The Hall of Fame-eligible part gets rid of the recently-retired ringers, requiring a guy who has been off the scene for at least five years, ensuring that there’s a good bit of rust. I love questions like these.

My immediate answer was Mike Mussina. My thinking being that of all of the great pitchers fitting these parameters, he’s the most likely to have stayed in good shape. I mean, Greg Maddux probably still has the best pitching IQ on the planet, but he’s let himself go a bit, right? Mussina strikes me as a guy who still wakes up and does crunches and stuff.

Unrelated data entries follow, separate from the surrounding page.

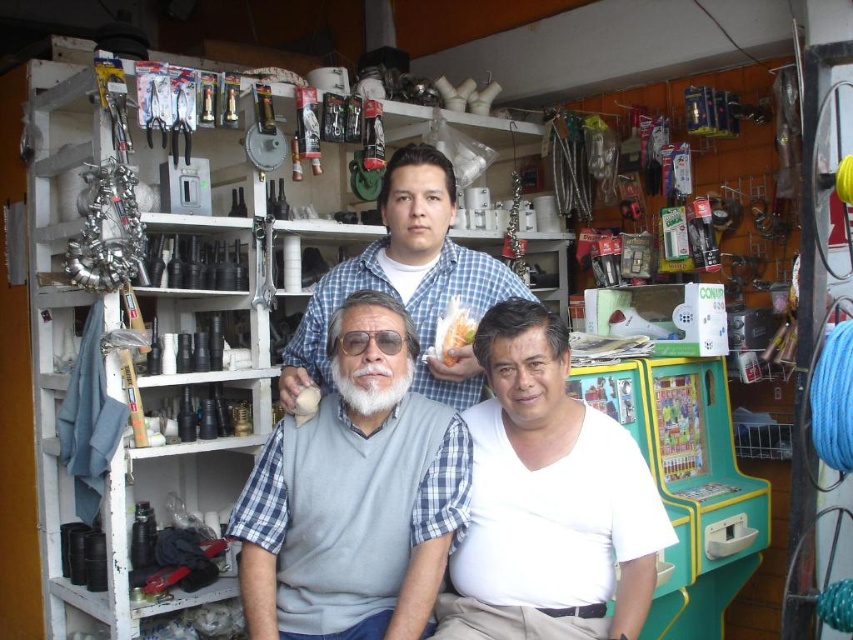 Question: Is gray matte vest at center to the left of blue plaid shirt at center from the viewer's perspective?

Choices:
 (A) no
 (B) yes

Answer: (B)

Question: Can you confirm if gray matte vest at center is positioned above white matte shirt at center?

Choices:
 (A) no
 (B) yes

Answer: (B)

Question: Considering the real-world distances, which object is farthest from the white matte shirt at center?

Choices:
 (A) gray matte vest at center
 (B) blue plaid shirt at center

Answer: (B)

Question: Among these objects, which one is farthest from the camera?

Choices:
 (A) blue plaid shirt at center
 (B) white matte shirt at center

Answer: (A)

Question: Considering the relative positions of gray matte vest at center and white matte shirt at center in the image provided, where is gray matte vest at center located with respect to white matte shirt at center?

Choices:
 (A) above
 (B) below

Answer: (A)

Question: Considering the real-world distances, which object is closest to the gray matte vest at center?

If you extend it to December, however, you may get a better answer, because that’s when Tim Wakefield becomes eligible for the Hall. I realize a knuckleball requires practice to maintain the right touch and subtlety to the delivery, but it also requires the least raw physical effort. Jim Bouton went well more than five years without throwing his less-than-Wakefield-quality knuckler and was still able to make a comeback. I think Tim could be passable.

Then there’s Roger Clemens. I didn’t see his numbers for that National Baseball Congress tourney this summer and I realize he’s getting a bit thick around the middle, but I’m sure he can still bring it enough to not embarrass himself. Beyond the frosted tips, anyway.

So: who is your Space Cowboys-style reclamation project? Who is the old legend you dust off for one last job?